Georgia Department of Transportation (GDOT)
All Georgia Interstate and Limited Access Highways
Submitted by: Kent Igleheart
Destruction of unique tree-lined highways throughout Georgia.
GDOT intends to cut 32-foot (urban) and 50-foot (rural) "clear zones" along over 1500 miles of highways throughout Georgia, destroying thousands of acres of trees.
History & Background
GDOT has spent or budgeted $5.2 million to cut over 150 miles of trees along highway in the first three years of a 10 year program. GDOT cites overall crash and fatality data as the justification for this program, but initial analysis of some sections planned to be cut do not support this effort. For example, on the 16 miles of GA400 that will be cut to reduce tree-related fatalities, there have been ZERO tree-related fatalities since 1995.
The American Association of State Highway Transportation Official's (AASHTO) standard for dealing with clear zones gives specific ranges that vary by road segment based on road design speeds, curvature of roads and the terrain alongside pavement. AASHTO guidelines for trees involve detailed analyses that consider accident histories and documentation substantiating tree removal or alternative treatments.
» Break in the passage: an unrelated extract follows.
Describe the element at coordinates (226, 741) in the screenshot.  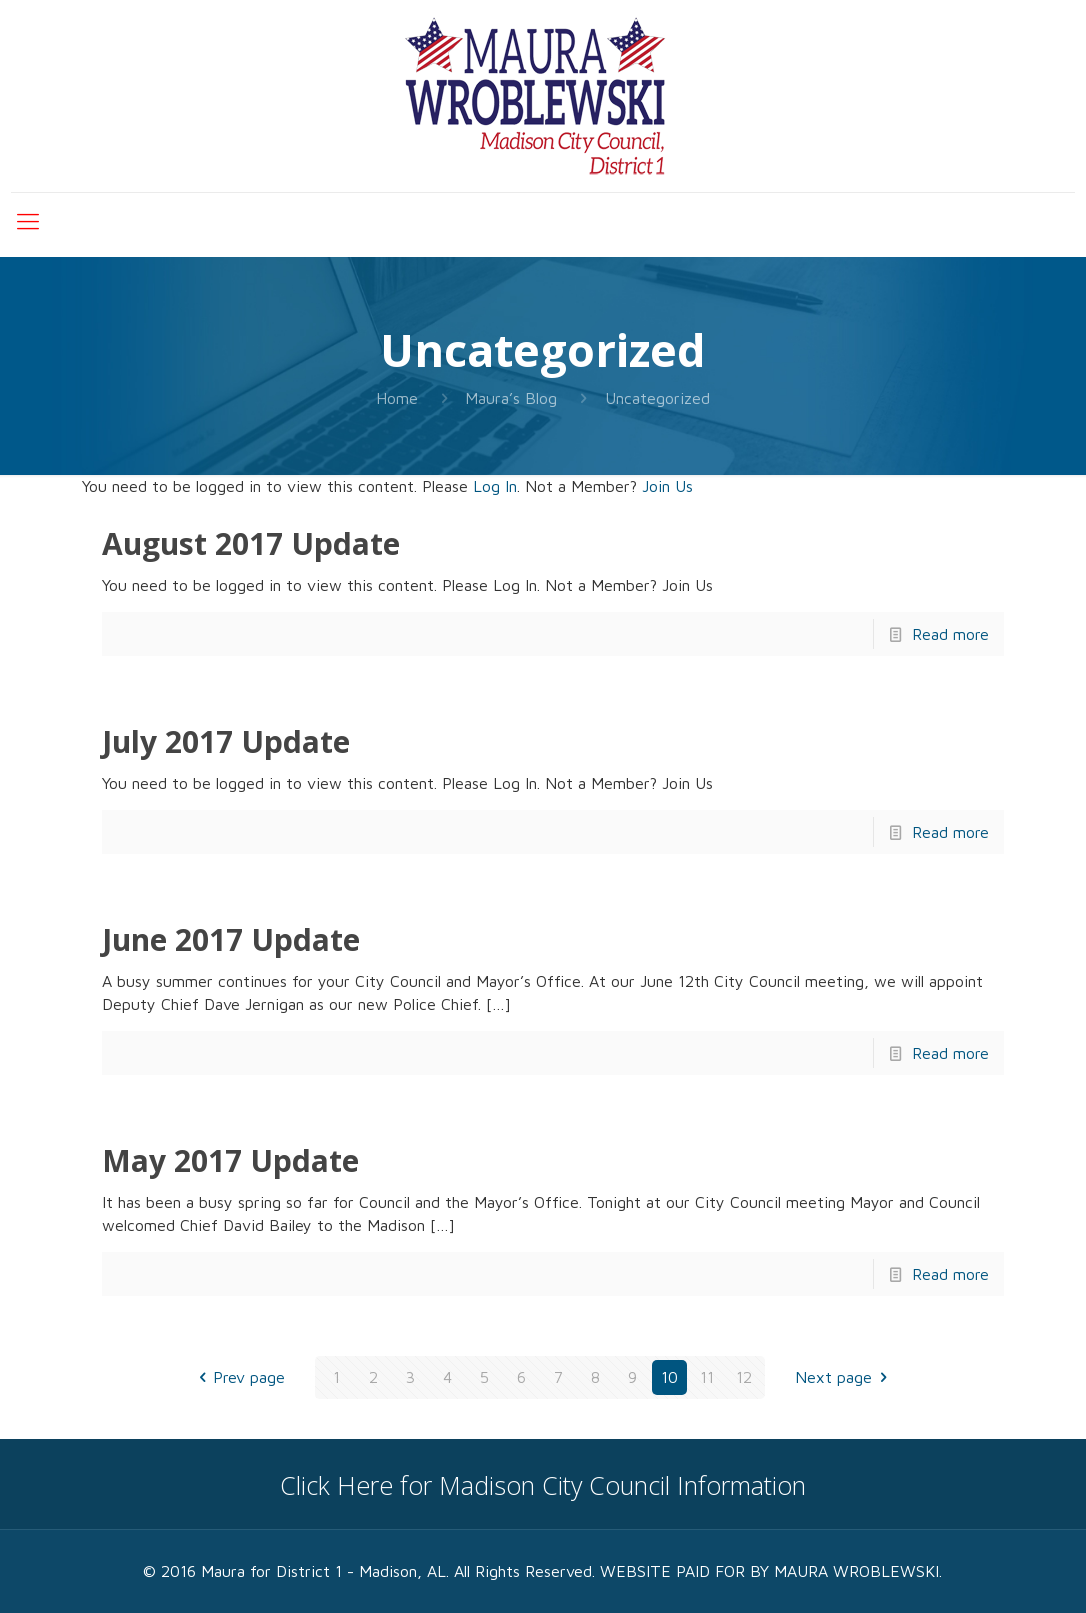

GDOT has not done this type of targeted analysis.
AASHTO states "simply developing a 'one size fits all' guideline does not address the important issues of all stakeholders. For instance, requiring a 30-foot clear zone in all cases is not reasonable".
GDOT refuses to listen to citizen groups who have presented analysis to show this program is unjustified and GDOT deserves to be the first organization inducted into the Hall of Shame.